● Records supplied
Start of Block
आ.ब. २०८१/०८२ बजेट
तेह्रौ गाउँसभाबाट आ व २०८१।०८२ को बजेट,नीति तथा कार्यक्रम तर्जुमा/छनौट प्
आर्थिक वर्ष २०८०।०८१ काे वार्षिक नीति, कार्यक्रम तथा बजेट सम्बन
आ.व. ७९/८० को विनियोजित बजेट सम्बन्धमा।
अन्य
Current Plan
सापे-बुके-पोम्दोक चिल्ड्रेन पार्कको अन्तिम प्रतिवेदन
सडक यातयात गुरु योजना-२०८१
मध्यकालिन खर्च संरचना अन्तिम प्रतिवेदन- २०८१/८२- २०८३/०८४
End of Block
From the first line to the last, reproduce the material word for word.

● Solution below
आ.ब. २०८१/०८२ बजेट
तेह्रौ गाउँसभाबाट आ व २०८१।०८२ को बजेट,नीति तथा कार्यक्रम तर्जुमा/छनौट प्
आर्थिक वर्ष २०८०।०८१ काे वार्षिक नीति, कार्यक्रम तथा बजेट सम्बन
आ.व. ७९/८० को विनियोजित बजेट सम्बन्धमा।
अन्य
Current Plan
सापे-बुके-पोम्दोक चिल्ड्रेन पार्कको अन्तिम प्रतिवेदन
सडक यातयात गुरु योजना-२०८१
मध्यकालिन खर्च संरचना अन्तिम प्रतिवेदन- २०८१/८२- २०८३/०८४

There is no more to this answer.